■ What you need to do
Only the number is wanted: state how many lines of the data below contain the word "Tatort".

■ Records shown
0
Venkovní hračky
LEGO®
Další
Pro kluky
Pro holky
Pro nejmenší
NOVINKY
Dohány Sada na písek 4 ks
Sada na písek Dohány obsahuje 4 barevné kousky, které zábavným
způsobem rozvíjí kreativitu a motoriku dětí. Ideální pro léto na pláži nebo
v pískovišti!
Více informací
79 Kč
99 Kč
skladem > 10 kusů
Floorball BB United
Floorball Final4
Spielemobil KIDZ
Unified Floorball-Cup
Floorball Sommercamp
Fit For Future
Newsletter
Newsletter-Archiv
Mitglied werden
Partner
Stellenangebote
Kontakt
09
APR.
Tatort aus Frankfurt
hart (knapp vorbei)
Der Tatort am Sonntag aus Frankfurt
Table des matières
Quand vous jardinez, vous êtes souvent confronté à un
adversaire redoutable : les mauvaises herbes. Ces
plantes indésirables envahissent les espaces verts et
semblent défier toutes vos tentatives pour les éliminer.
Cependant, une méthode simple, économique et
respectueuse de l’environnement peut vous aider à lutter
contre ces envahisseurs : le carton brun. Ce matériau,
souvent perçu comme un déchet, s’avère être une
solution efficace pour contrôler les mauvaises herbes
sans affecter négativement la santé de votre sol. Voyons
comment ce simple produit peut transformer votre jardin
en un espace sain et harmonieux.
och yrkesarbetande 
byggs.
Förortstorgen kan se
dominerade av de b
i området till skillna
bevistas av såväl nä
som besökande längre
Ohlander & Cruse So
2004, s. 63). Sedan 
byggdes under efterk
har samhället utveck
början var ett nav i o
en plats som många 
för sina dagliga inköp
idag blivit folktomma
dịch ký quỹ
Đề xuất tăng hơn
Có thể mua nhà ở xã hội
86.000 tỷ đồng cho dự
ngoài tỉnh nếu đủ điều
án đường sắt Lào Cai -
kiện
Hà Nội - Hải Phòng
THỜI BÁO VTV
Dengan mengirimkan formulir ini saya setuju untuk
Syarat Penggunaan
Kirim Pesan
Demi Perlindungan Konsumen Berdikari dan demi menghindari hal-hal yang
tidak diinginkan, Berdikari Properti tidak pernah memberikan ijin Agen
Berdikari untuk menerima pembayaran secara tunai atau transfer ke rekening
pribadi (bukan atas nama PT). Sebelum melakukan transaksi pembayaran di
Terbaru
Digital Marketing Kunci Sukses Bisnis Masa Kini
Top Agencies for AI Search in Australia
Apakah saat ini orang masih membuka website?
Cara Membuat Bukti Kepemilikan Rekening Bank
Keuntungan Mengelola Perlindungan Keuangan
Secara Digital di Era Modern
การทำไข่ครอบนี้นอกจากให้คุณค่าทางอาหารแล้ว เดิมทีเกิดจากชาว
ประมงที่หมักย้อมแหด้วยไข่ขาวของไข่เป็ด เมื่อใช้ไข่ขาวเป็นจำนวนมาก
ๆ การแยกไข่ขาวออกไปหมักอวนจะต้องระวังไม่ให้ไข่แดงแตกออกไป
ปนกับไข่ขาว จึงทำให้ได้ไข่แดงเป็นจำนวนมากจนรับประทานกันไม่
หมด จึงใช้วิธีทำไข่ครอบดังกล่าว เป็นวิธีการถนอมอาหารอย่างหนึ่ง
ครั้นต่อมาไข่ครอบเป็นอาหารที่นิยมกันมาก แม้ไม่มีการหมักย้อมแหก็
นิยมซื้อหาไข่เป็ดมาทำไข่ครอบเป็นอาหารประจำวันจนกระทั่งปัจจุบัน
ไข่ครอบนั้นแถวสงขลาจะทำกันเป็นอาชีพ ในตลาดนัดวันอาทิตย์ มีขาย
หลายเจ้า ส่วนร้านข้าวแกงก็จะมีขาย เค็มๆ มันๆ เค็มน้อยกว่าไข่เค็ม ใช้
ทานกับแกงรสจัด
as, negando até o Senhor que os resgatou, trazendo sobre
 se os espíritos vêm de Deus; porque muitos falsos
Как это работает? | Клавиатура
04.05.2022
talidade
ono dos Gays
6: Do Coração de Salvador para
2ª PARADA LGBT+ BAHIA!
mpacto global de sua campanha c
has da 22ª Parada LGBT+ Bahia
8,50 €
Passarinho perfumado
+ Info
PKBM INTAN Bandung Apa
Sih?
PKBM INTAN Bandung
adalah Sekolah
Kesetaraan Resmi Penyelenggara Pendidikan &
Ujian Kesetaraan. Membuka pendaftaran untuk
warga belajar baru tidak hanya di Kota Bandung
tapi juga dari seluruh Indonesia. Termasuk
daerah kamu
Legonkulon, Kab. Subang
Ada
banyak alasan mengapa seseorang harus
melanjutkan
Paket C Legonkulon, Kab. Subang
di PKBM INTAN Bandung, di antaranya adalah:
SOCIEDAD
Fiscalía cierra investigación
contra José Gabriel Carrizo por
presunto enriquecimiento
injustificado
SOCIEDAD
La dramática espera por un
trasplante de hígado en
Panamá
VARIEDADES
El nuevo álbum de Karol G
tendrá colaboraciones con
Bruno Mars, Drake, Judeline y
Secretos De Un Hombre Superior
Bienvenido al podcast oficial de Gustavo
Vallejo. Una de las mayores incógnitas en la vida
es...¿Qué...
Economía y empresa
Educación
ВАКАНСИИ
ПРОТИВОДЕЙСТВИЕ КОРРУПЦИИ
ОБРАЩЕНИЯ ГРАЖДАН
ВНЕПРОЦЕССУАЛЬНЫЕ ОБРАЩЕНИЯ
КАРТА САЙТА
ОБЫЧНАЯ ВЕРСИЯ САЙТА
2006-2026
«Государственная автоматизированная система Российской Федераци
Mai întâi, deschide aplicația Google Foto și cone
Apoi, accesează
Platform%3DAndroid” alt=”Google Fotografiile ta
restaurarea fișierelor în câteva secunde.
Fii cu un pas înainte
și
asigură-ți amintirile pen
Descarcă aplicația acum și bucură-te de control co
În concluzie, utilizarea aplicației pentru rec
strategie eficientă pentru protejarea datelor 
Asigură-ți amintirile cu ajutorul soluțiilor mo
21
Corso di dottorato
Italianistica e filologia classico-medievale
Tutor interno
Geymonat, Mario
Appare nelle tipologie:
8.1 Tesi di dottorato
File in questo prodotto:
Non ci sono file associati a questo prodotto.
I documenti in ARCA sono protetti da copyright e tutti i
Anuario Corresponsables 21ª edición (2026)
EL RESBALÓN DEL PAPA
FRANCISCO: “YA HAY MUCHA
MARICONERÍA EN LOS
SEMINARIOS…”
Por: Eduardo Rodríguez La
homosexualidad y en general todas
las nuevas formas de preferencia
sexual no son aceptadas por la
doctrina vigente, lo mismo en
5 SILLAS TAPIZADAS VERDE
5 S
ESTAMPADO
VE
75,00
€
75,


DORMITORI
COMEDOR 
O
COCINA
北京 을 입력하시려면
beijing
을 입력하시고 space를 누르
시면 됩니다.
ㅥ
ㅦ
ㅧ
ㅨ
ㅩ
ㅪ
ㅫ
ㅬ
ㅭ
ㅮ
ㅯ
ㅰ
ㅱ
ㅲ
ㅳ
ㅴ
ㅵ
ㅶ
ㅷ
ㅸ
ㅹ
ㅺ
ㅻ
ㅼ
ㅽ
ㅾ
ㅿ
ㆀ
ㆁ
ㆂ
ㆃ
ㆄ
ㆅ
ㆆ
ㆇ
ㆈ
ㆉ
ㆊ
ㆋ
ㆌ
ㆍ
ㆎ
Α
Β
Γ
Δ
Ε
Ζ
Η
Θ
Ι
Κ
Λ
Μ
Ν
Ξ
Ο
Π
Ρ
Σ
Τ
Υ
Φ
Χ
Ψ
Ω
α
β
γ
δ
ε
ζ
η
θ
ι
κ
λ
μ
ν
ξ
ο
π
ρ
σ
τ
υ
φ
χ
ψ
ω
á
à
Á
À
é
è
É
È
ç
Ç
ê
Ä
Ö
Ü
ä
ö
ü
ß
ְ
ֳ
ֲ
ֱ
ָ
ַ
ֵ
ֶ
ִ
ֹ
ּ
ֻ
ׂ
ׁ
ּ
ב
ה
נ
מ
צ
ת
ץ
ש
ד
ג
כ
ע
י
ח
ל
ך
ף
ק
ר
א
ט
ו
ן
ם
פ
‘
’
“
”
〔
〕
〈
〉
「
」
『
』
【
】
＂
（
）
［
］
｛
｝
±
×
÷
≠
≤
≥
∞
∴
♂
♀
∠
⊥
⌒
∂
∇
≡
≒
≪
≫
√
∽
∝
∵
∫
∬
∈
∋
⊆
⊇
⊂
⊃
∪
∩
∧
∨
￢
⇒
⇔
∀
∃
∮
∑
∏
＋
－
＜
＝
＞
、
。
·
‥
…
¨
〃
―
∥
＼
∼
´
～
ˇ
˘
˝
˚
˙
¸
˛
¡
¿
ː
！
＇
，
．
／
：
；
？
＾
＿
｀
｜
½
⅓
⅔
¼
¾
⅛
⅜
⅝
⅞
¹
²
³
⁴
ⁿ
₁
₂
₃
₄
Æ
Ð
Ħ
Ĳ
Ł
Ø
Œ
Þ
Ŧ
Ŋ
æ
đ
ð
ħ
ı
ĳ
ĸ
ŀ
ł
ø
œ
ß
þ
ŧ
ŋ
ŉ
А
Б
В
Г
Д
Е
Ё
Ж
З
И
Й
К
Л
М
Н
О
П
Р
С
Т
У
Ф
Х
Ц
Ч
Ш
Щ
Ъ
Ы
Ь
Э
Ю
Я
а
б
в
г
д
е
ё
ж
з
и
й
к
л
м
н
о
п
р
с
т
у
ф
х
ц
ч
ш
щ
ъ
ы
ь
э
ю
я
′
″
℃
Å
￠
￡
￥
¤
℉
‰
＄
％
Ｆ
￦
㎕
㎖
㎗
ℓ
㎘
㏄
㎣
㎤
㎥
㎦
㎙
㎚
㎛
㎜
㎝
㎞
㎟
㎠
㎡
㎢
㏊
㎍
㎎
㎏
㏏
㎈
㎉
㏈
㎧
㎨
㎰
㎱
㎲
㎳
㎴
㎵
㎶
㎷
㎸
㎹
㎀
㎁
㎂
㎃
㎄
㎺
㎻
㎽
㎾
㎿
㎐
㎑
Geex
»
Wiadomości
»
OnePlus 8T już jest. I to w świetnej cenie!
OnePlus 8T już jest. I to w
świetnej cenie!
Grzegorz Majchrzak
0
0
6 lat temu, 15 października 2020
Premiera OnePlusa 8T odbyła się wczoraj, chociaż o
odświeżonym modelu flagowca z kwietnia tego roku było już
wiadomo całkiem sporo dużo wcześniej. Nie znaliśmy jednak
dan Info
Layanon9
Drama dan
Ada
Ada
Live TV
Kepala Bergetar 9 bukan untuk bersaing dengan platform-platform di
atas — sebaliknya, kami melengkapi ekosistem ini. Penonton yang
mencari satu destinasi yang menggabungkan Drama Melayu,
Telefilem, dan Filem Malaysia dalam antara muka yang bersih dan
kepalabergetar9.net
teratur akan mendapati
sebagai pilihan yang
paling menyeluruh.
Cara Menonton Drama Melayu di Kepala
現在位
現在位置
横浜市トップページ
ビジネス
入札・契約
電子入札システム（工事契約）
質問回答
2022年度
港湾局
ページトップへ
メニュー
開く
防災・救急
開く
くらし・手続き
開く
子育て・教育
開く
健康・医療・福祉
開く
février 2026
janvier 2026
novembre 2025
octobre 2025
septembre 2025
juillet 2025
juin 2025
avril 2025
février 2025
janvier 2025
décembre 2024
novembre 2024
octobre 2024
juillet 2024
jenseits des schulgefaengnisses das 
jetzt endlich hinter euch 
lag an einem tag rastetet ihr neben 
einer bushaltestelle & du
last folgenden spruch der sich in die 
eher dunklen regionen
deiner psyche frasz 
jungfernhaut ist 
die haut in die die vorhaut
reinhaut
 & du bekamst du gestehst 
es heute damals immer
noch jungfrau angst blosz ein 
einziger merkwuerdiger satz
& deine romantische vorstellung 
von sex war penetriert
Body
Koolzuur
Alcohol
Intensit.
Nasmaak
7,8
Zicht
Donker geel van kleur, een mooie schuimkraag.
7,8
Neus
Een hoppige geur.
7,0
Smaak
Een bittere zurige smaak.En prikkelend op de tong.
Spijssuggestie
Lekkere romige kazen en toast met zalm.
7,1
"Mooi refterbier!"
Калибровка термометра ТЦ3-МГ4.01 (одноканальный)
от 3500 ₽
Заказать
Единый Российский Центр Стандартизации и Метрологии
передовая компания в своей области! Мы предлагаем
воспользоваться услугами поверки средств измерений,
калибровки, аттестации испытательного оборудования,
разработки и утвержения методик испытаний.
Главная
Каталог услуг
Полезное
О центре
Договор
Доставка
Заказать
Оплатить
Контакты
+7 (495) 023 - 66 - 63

■ Exercise output
2